(Rendered page images)

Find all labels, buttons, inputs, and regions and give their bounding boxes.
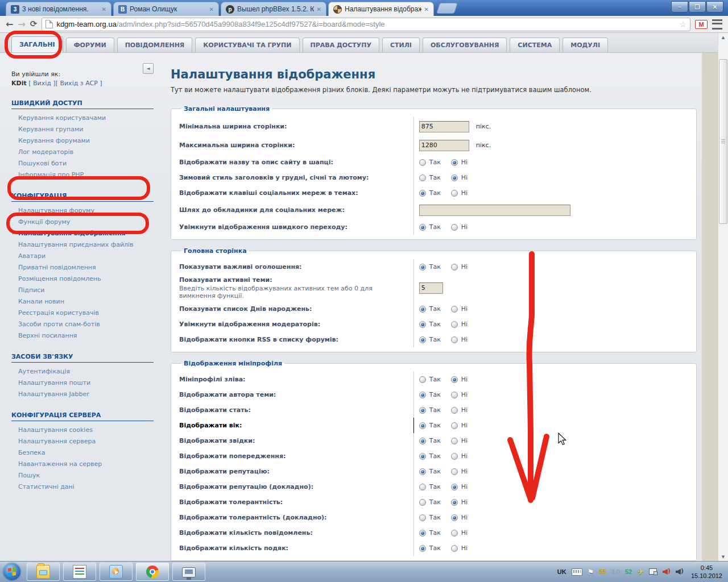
radio-no[interactable] [451,190,458,197]
acp-tab-форуми[interactable]: ФОРУМИ [66,38,114,52]
radio-yes[interactable] [419,159,426,166]
airplane-tray-icon[interactable]: ✈ [637,567,644,576]
taskbar-app-explorer[interactable] [27,563,60,581]
radio-no[interactable] [451,438,458,444]
acp-tab-модулі[interactable]: МОДУЛІ [562,38,608,52]
sidebar-item[interactable]: Керування групами [11,124,154,135]
sidebar-item[interactable]: Керування користувачами [11,113,154,124]
acp-tab-користувачі та групи[interactable]: КОРИСТУВАЧІ ТА ГРУПИ [195,38,299,52]
new-tab-button[interactable] [436,3,458,14]
tab-close-icon[interactable]: ✕ [317,6,321,13]
sidebar-item[interactable]: Налаштування Jabber [11,389,154,400]
logout-acp-link[interactable]: [ Вихід з ACP ] [56,80,102,87]
sidebar-collapse-button[interactable]: ◄ [143,63,154,74]
sidebar-item[interactable]: Інформація про PHP [11,169,154,181]
radio-yes[interactable] [419,453,426,460]
bookmark-star-icon[interactable]: ☆ [679,20,686,29]
radio-yes[interactable] [419,484,426,490]
network-icon[interactable] [649,568,657,575]
radio-no[interactable] [451,321,458,328]
muted-speaker-icon[interactable] [663,568,671,575]
radio-no[interactable] [451,159,458,166]
acp-tab-загальні[interactable]: ЗАГАЛЬНІ [11,36,63,52]
radio-yes[interactable] [419,336,426,343]
sidebar-item[interactable]: Налаштування відображення [11,228,154,239]
sidebar-item[interactable]: Канали новин [11,296,154,307]
language-indicator[interactable]: UK [557,568,566,575]
radio-no[interactable] [451,422,458,429]
acp-tab-стилі[interactable]: СТИЛІ [382,38,420,52]
radio-no[interactable] [451,530,458,537]
radio-no[interactable] [451,499,458,506]
scrollbar-thumb[interactable] [719,59,727,224]
radio-yes[interactable] [419,264,426,271]
back-button[interactable]: ← [6,20,13,29]
radio-no[interactable] [451,174,458,181]
sidebar-item[interactable]: Приватні повідомлення [11,262,154,273]
radio-yes[interactable] [419,514,426,521]
sidebar-item[interactable]: Навантаження на сервер [11,459,154,470]
radio-yes[interactable] [419,407,426,414]
radio-no[interactable] [451,453,458,460]
browser-tab[interactable]: Налаштування відображе✕ [328,2,434,16]
radio-no[interactable] [451,468,458,475]
radio-no[interactable] [451,514,458,521]
radio-yes[interactable] [419,224,426,231]
keyboard-icon[interactable] [572,568,582,576]
sidebar-item[interactable]: Безпека [11,447,154,459]
tab-close-icon[interactable]: ✕ [424,6,429,13]
setting-input[interactable] [419,205,570,216]
radio-no[interactable] [451,376,458,383]
browser-tab[interactable]: BРоман Олищук✕ [113,2,219,16]
sidebar-item[interactable]: Підписи [11,285,154,296]
tab-close-icon[interactable]: ✕ [209,6,214,13]
radio-yes[interactable] [419,174,426,181]
sidebar-item[interactable]: Налаштування cookies [11,425,154,436]
sidebar-item[interactable]: Керування форумами [11,135,154,147]
sidebar-item[interactable]: Засоби проти спам-ботів [11,319,154,330]
radio-no[interactable] [451,392,458,398]
sidebar-item[interactable]: Статистичні дані [11,481,154,493]
sidebar-item[interactable]: Пошукові боти [11,158,154,169]
sidebar-item[interactable]: Розміщення повідомлень [11,273,154,285]
radio-yes[interactable] [419,545,426,552]
radio-no[interactable] [451,224,458,231]
gmail-icon[interactable]: M [695,20,708,29]
forward-button[interactable]: → [18,20,25,29]
taskbar-app-doc[interactable] [63,563,96,581]
radio-yes[interactable] [419,376,426,383]
sidebar-item[interactable]: Аутентифікація [11,366,154,377]
acp-tab-обслуговування[interactable]: ОБСЛУГОВУВАННЯ [423,38,507,52]
taskbar-app-chrome[interactable] [136,563,169,581]
radio-yes[interactable] [419,438,426,444]
acp-tab-повідомлення[interactable]: ПОВІДОМЛЕННЯ [117,38,193,52]
taskbar-app-wmp[interactable] [100,563,133,581]
radio-no[interactable] [451,306,458,313]
tab-close-icon[interactable]: ✕ [102,6,106,13]
scroll-down-arrow-icon[interactable]: ▼ [718,552,728,562]
sidebar-item[interactable]: Верхні посилання [11,330,154,342]
scroll-up-arrow-icon[interactable]: ▲ [718,33,728,42]
browser-tab[interactable]: 33 нові повідомлення.✕ [6,2,111,16]
acp-tab-система[interactable]: СИСТЕМА [510,38,560,52]
setting-input[interactable] [419,121,469,132]
browser-tab[interactable]: pВышел phpBBex 1.5.2. Юб✕ [221,2,326,16]
close-button[interactable]: ✕ [706,1,723,13]
reload-button[interactable]: ⟳ [30,20,38,28]
setting-input[interactable] [419,140,469,151]
sidebar-item[interactable]: Функції форуму [11,217,154,228]
radio-yes[interactable] [419,499,426,506]
minimize-button[interactable]: – [671,1,688,13]
browser-scrollbar[interactable]: ▲ ▼ [718,33,728,562]
radio-yes[interactable] [419,190,426,197]
radio-yes[interactable] [419,321,426,328]
radio-yes[interactable] [419,468,426,475]
address-bar[interactable]: kdgm-team.org.ua/adm/index.php?sid=56570… [42,18,690,31]
sidebar-item[interactable]: Налаштування форуму [11,205,154,217]
sidebar-item[interactable]: Налаштування приєднаних файлів [11,239,154,251]
sidebar-item[interactable]: Налаштування сервера [11,436,154,447]
radio-no[interactable] [451,336,458,343]
radio-no[interactable] [451,545,458,552]
sidebar-item[interactable]: Реєстрація користувачів [11,307,154,319]
start-button[interactable] [3,563,20,580]
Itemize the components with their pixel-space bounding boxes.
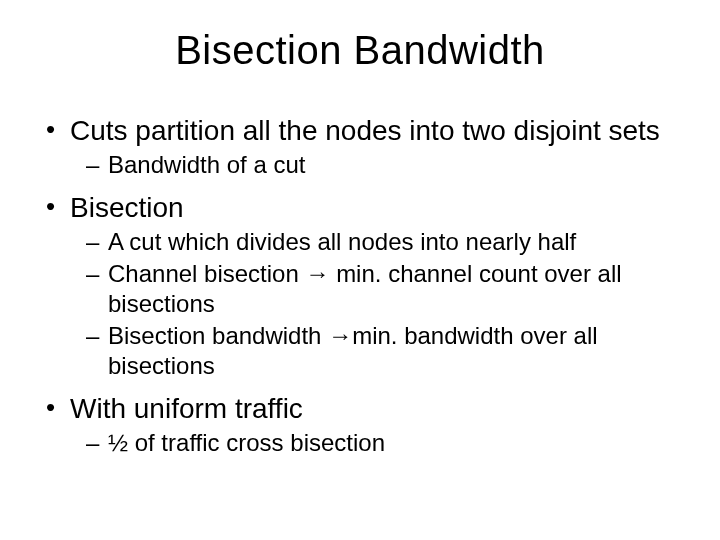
bullet-text: With uniform traffic (70, 393, 303, 424)
sub-item: Bisection bandwidth →min. bandwidth over… (108, 321, 690, 381)
sub-item: Channel bisection → min. channel count o… (108, 259, 690, 319)
sub-list: A cut which divides all nodes into nearl… (70, 227, 690, 381)
bullet-item: Bisection A cut which divides all nodes … (70, 190, 690, 381)
slide: Bisection Bandwidth Cuts partition all t… (0, 0, 720, 540)
sub-item: ½ of traffic cross bisection (108, 428, 690, 458)
slide-title: Bisection Bandwidth (30, 28, 690, 73)
bullet-list: Cuts partition all the nodes into two di… (30, 113, 690, 458)
bullet-text: Cuts partition all the nodes into two di… (70, 115, 660, 146)
sub-list: Bandwidth of a cut (70, 150, 690, 180)
bullet-text: Bisection (70, 192, 184, 223)
sub-item: A cut which divides all nodes into nearl… (108, 227, 690, 257)
bullet-item: With uniform traffic ½ of traffic cross … (70, 391, 690, 458)
sub-item: Bandwidth of a cut (108, 150, 690, 180)
bullet-item: Cuts partition all the nodes into two di… (70, 113, 690, 180)
sub-list: ½ of traffic cross bisection (70, 428, 690, 458)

- _ASSIGNMENT_: Only the lines with "divides" are needed; find them in the records and copy each one.

- _RESULT OF THIS TASK_:
sub-list: A cut which divides all nodes into nearl… (70, 227, 690, 381)
bullet-item: Bisection A cut which divides all nodes … (70, 190, 690, 381)
sub-item: A cut which divides all nodes into nearl… (108, 227, 690, 257)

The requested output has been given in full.